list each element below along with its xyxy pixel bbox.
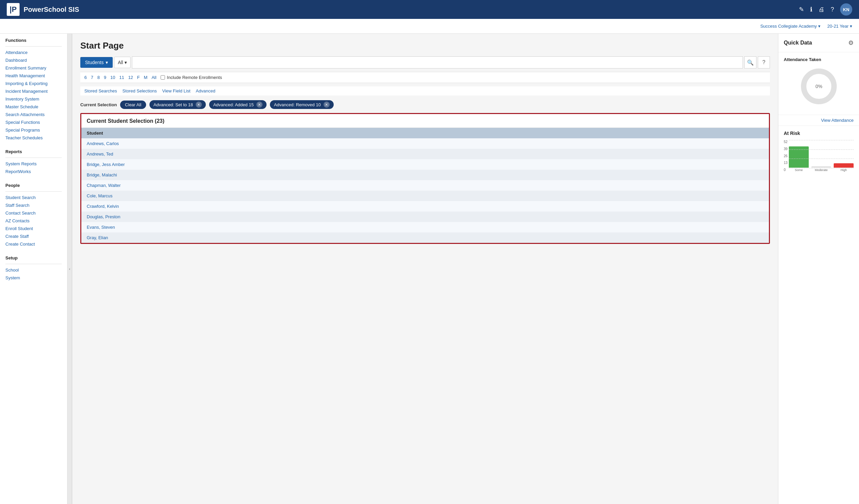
grade-10[interactable]: 10 (110, 75, 115, 80)
student-name-cell[interactable]: Bridge, Malachi (81, 170, 769, 180)
school-selector[interactable]: Success Collegiate Academy ▾ (760, 24, 820, 29)
table-row[interactable]: Andrews, Ted (81, 149, 769, 159)
view-attendance-link[interactable]: View Attendance (778, 115, 859, 126)
grade-6[interactable]: 6 (84, 75, 87, 80)
view-field-list-link[interactable]: View Field List (162, 88, 191, 93)
sidebar-item-system-reports[interactable]: System Reports (0, 160, 67, 168)
bar-moderate: Moderate (811, 141, 831, 172)
selection-row: Current Selection Clear All Advanced: Se… (80, 100, 770, 109)
grade-12[interactable]: 12 (128, 75, 133, 80)
clear-all-button[interactable]: Clear All (120, 101, 146, 109)
info-icon[interactable]: ℹ (810, 6, 812, 13)
student-name-cell[interactable]: Chapman, Walter (81, 180, 769, 190)
stored-searches-link[interactable]: Stored Searches (84, 88, 117, 93)
view-attendance-anchor[interactable]: View Attendance (821, 118, 854, 123)
include-remote-checkbox[interactable] (161, 75, 165, 80)
student-name-cell[interactable]: Bridge, Jess Amber (81, 159, 769, 170)
sidebar-item-attendance[interactable]: Attendance (0, 49, 67, 56)
grade-m[interactable]: M (144, 75, 148, 80)
right-panel: Quick Data ⚙ Attendance Taken 0% View At… (778, 34, 859, 504)
table-row[interactable]: Bridge, Jess Amber (81, 159, 769, 170)
header-icons: ✎ ℹ 🖨 ? KN (799, 3, 852, 16)
year-selector[interactable]: 20-21 Year ▾ (827, 24, 852, 29)
search-input[interactable] (132, 56, 743, 68)
app-header: |P PowerSchool SIS ✎ ℹ 🖨 ? KN (0, 0, 859, 19)
edit-icon[interactable]: ✎ (799, 6, 804, 13)
sidebar-item-special-programs[interactable]: Special Programs (0, 126, 67, 134)
grade-all[interactable]: All (151, 75, 156, 80)
app-title: PowerSchool SIS (24, 6, 79, 14)
sidebar-item-dashboard[interactable]: Dashboard (0, 56, 67, 64)
help-icon[interactable]: ? (831, 6, 834, 13)
sidebar-item-search-attachments[interactable]: Search Attachments (0, 111, 67, 118)
sidebar-item-system[interactable]: System (0, 274, 67, 282)
search-help-button[interactable]: ? (758, 56, 770, 68)
sub-header: Success Collegiate Academy ▾ 20-21 Year … (0, 19, 859, 34)
sidebar-item-reportworks[interactable]: ReportWorks (0, 168, 67, 175)
student-table-title: Current Student Selection (23) (81, 114, 769, 128)
bar-some-label: Some (795, 168, 803, 172)
logo-area: |P PowerSchool SIS (7, 3, 79, 16)
grade-f[interactable]: F (137, 75, 140, 80)
stored-selections-link[interactable]: Stored Selections (122, 88, 157, 93)
grade-11[interactable]: 11 (119, 75, 124, 80)
student-name-cell[interactable]: Gray, Elian (81, 232, 769, 243)
all-dropdown[interactable]: All ▾ (114, 57, 131, 68)
sidebar-item-inventory-system[interactable]: Inventory System (0, 95, 67, 103)
student-name-cell[interactable]: Cole, Marcus (81, 190, 769, 201)
sidebar-item-create-staff[interactable]: Create Staff (0, 232, 67, 240)
avatar[interactable]: KN (840, 3, 852, 16)
quick-data-gear-button[interactable]: ⚙ (848, 39, 854, 47)
bar-chart-area: Some Moderate High (789, 140, 854, 177)
sidebar-item-importing-exporting[interactable]: Importing & Exporting (0, 80, 67, 87)
sidebar-item-contact-search[interactable]: Contact Search (0, 209, 67, 217)
sidebar-item-health-management[interactable]: Health Management (0, 72, 67, 80)
sidebar-collapse-handle[interactable]: ‹ (67, 34, 72, 504)
bar-some: Some (789, 141, 809, 172)
sidebar-item-staff-search[interactable]: Staff Search (0, 201, 67, 209)
tag-close-added-15[interactable]: × (256, 102, 262, 108)
setup-heading: Setup (0, 251, 67, 262)
table-row[interactable]: Crawford, Kelvin (81, 201, 769, 212)
table-row[interactable]: Gray, Elian (81, 232, 769, 243)
quick-data-header: Quick Data ⚙ (778, 34, 859, 52)
advanced-link[interactable]: Advanced (196, 88, 215, 93)
sidebar-item-create-contact[interactable]: Create Contact (0, 240, 67, 248)
at-risk-section: At Risk 52 39 26 13 0 (778, 126, 859, 182)
student-name-cell[interactable]: Andrews, Ted (81, 149, 769, 159)
table-row[interactable]: Andrews, Carlos (81, 138, 769, 149)
grade-8[interactable]: 8 (97, 75, 100, 80)
include-remote-label[interactable]: Include Remote Enrollments (161, 75, 222, 80)
sidebar-item-master-schedule[interactable]: Master Schedule (0, 103, 67, 111)
students-dropdown[interactable]: Students ▾ (80, 57, 113, 68)
sidebar-item-az-contacts[interactable]: AZ Contacts (0, 217, 67, 225)
table-row[interactable]: Cole, Marcus (81, 190, 769, 201)
sidebar-item-school[interactable]: School (0, 266, 67, 274)
grade-9[interactable]: 9 (104, 75, 106, 80)
bar-high: High (834, 141, 854, 172)
student-name-cell[interactable]: Crawford, Kelvin (81, 201, 769, 212)
tag-close-set-to-18[interactable]: × (196, 102, 202, 108)
bar-high-label: High (841, 168, 847, 172)
main-content: Start Page Students ▾ All ▾ 🔍 ? 6 7 8 9 … (72, 34, 778, 504)
filter-links-bar: Stored Searches Stored Selections View F… (80, 86, 770, 95)
sidebar-item-enrollment-summary[interactable]: Enrollment Summary (0, 64, 67, 72)
student-name-cell[interactable]: Douglas, Preston (81, 212, 769, 222)
sidebar-item-teacher-schedules[interactable]: Teacher Schedules (0, 134, 67, 142)
page-title: Start Page (80, 41, 770, 51)
table-row[interactable]: Bridge, Malachi (81, 170, 769, 180)
search-button[interactable]: 🔍 (744, 56, 756, 68)
grade-7[interactable]: 7 (91, 75, 93, 80)
grid-line-26 (789, 158, 854, 159)
print-icon[interactable]: 🖨 (818, 6, 825, 13)
student-name-cell[interactable]: Evans, Steven (81, 222, 769, 232)
sidebar-item-student-search[interactable]: Student Search (0, 194, 67, 201)
table-row[interactable]: Douglas, Preston (81, 212, 769, 222)
sidebar-item-enroll-student[interactable]: Enroll Student (0, 225, 67, 232)
table-row[interactable]: Chapman, Walter (81, 180, 769, 190)
table-row[interactable]: Evans, Steven (81, 222, 769, 232)
sidebar-item-incident-management[interactable]: Incident Management (0, 87, 67, 95)
sidebar-item-special-functions[interactable]: Special Functions (0, 118, 67, 126)
tag-close-removed-10[interactable]: × (323, 102, 330, 108)
student-name-cell[interactable]: Andrews, Carlos (81, 138, 769, 149)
------------------------------------------------------------------------
§ **WORK INSTRUCTIONS**:
Return the whole listing word for word. Pictures stay out of it.

§ **RESPONSE BELOW**:
list each element below along with its xyxy pixel bbox.
grade-10[interactable]: 10 (110, 75, 115, 80)
student-name-cell[interactable]: Bridge, Malachi (81, 170, 769, 180)
school-selector[interactable]: Success Collegiate Academy ▾ (760, 24, 820, 29)
table-row[interactable]: Andrews, Ted (81, 149, 769, 159)
view-attendance-link[interactable]: View Attendance (778, 115, 859, 126)
grade-6[interactable]: 6 (84, 75, 87, 80)
view-field-list-link[interactable]: View Field List (162, 88, 191, 93)
sidebar-item-system-reports[interactable]: System Reports (0, 160, 67, 168)
bar-moderate: Moderate (811, 141, 831, 172)
selection-row: Current Selection Clear All Advanced: Se… (80, 100, 770, 109)
grade-12[interactable]: 12 (128, 75, 133, 80)
clear-all-button[interactable]: Clear All (120, 101, 146, 109)
info-icon[interactable]: ℹ (810, 6, 812, 13)
student-name-cell[interactable]: Chapman, Walter (81, 180, 769, 190)
stored-searches-link[interactable]: Stored Searches (84, 88, 117, 93)
view-attendance-anchor[interactable]: View Attendance (821, 118, 854, 123)
include-remote-checkbox[interactable] (161, 75, 165, 80)
student-name-cell[interactable]: Bridge, Jess Amber (81, 159, 769, 170)
sidebar-item-attendance[interactable]: Attendance (0, 49, 67, 56)
grade-m[interactable]: M (144, 75, 148, 80)
right-panel: Quick Data ⚙ Attendance Taken 0% View At… (778, 34, 859, 504)
table-row[interactable]: Bridge, Jess Amber (81, 159, 769, 170)
header-icons: ✎ ℹ 🖨 ? KN (799, 3, 852, 16)
year-selector[interactable]: 20-21 Year ▾ (827, 24, 852, 29)
search-input[interactable] (132, 56, 743, 68)
app-header: |P PowerSchool SIS ✎ ℹ 🖨 ? KN (0, 0, 859, 19)
edit-icon[interactable]: ✎ (799, 6, 804, 13)
sidebar-item-special-programs[interactable]: Special Programs (0, 126, 67, 134)
grade-all[interactable]: All (151, 75, 156, 80)
app-title: PowerSchool SIS (24, 6, 79, 14)
sidebar-item-dashboard[interactable]: Dashboard (0, 56, 67, 64)
help-icon[interactable]: ? (831, 6, 834, 13)
sidebar-item-search-attachments[interactable]: Search Attachments (0, 111, 67, 118)
sidebar-item-system[interactable]: System (0, 274, 67, 282)
search-help-button[interactable]: ? (758, 56, 770, 68)
sub-header: Success Collegiate Academy ▾ 20-21 Year … (0, 19, 859, 34)
sidebar-item-reportworks[interactable]: ReportWorks (0, 168, 67, 175)
student-table-title: Current Student Selection (23) (81, 114, 769, 128)
bar-some-label: Some (795, 168, 803, 172)
logo-area: |P PowerSchool SIS (7, 3, 79, 16)
grade-f[interactable]: F (137, 75, 140, 80)
stored-selections-link[interactable]: Stored Selections (122, 88, 157, 93)
grade-11[interactable]: 11 (119, 75, 124, 80)
student-name-cell[interactable]: Gray, Elian (81, 232, 769, 243)
all-dropdown[interactable]: All ▾ (114, 57, 131, 68)
sidebar-item-inventory-system[interactable]: Inventory System (0, 95, 67, 103)
student-name-cell[interactable]: Cole, Marcus (81, 190, 769, 201)
sidebar-item-create-staff[interactable]: Create Staff (0, 232, 67, 240)
avatar[interactable]: KN (840, 3, 852, 16)
quick-data-gear-button[interactable]: ⚙ (848, 39, 854, 47)
bar-chart-area: Some Moderate High (789, 140, 854, 177)
sidebar-item-importing-exporting[interactable]: Importing & Exporting (0, 80, 67, 87)
sidebar-item-contact-search[interactable]: Contact Search (0, 209, 67, 217)
sidebar-item-health-management[interactable]: Health Management (0, 72, 67, 80)
sidebar-collapse-handle[interactable]: ‹ (67, 34, 72, 504)
bar-some: Some (789, 141, 809, 172)
sidebar-item-staff-search[interactable]: Staff Search (0, 201, 67, 209)
tag-close-added-15[interactable]: × (256, 102, 262, 108)
setup-heading: Setup (0, 251, 67, 262)
table-row[interactable]: Crawford, Kelvin (81, 201, 769, 212)
table-row[interactable]: Gray, Elian (81, 232, 769, 243)
quick-data-header: Quick Data ⚙ (778, 34, 859, 52)
advanced-link[interactable]: Advanced (196, 88, 215, 93)
sidebar-item-create-contact[interactable]: Create Contact (0, 240, 67, 248)
at-risk-section: At Risk 52 39 26 13 0 (778, 126, 859, 182)
student-name-cell[interactable]: Andrews, Ted (81, 149, 769, 159)
table-row[interactable]: Andrews, Carlos (81, 138, 769, 149)
grade-8[interactable]: 8 (97, 75, 100, 80)
include-remote-label[interactable]: Include Remote Enrollments (161, 75, 222, 80)
sidebar-item-master-schedule[interactable]: Master Schedule (0, 103, 67, 111)
students-dropdown[interactable]: Students ▾ (80, 57, 113, 68)
sidebar-item-az-contacts[interactable]: AZ Contacts (0, 217, 67, 225)
table-row[interactable]: Cole, Marcus (81, 190, 769, 201)
sidebar-item-school[interactable]: School (0, 266, 67, 274)
grade-9[interactable]: 9 (104, 75, 106, 80)
bar-high: High (834, 141, 854, 172)
student-name-cell[interactable]: Crawford, Kelvin (81, 201, 769, 212)
tag-close-set-to-18[interactable]: × (196, 102, 202, 108)
bar-high-label: High (841, 168, 847, 172)
main-content: Start Page Students ▾ All ▾ 🔍 ? 6 7 8 9 … (72, 34, 778, 504)
filter-links-bar: Stored Searches Stored Selections View F… (80, 86, 770, 95)
sidebar-item-enrollment-summary[interactable]: Enrollment Summary (0, 64, 67, 72)
student-name-cell[interactable]: Douglas, Preston (81, 212, 769, 222)
sidebar-item-teacher-schedules[interactable]: Teacher Schedules (0, 134, 67, 142)
page-title: Start Page (80, 41, 770, 51)
table-row[interactable]: Bridge, Malachi (81, 170, 769, 180)
search-button[interactable]: 🔍 (744, 56, 756, 68)
grade-7[interactable]: 7 (91, 75, 93, 80)
grid-line-26 (789, 158, 854, 159)
print-icon[interactable]: 🖨 (818, 6, 825, 13)
student-name-cell[interactable]: Evans, Steven (81, 222, 769, 232)
sidebar-item-student-search[interactable]: Student Search (0, 194, 67, 201)
table-row[interactable]: Douglas, Preston (81, 212, 769, 222)
sidebar-item-enroll-student[interactable]: Enroll Student (0, 225, 67, 232)
table-row[interactable]: Chapman, Walter (81, 180, 769, 190)
table-row[interactable]: Evans, Steven (81, 222, 769, 232)
sidebar-item-incident-management[interactable]: Incident Management (0, 87, 67, 95)
sidebar-item-special-functions[interactable]: Special Functions (0, 118, 67, 126)
tag-close-removed-10[interactable]: × (323, 102, 330, 108)
student-name-cell[interactable]: Andrews, Carlos (81, 138, 769, 149)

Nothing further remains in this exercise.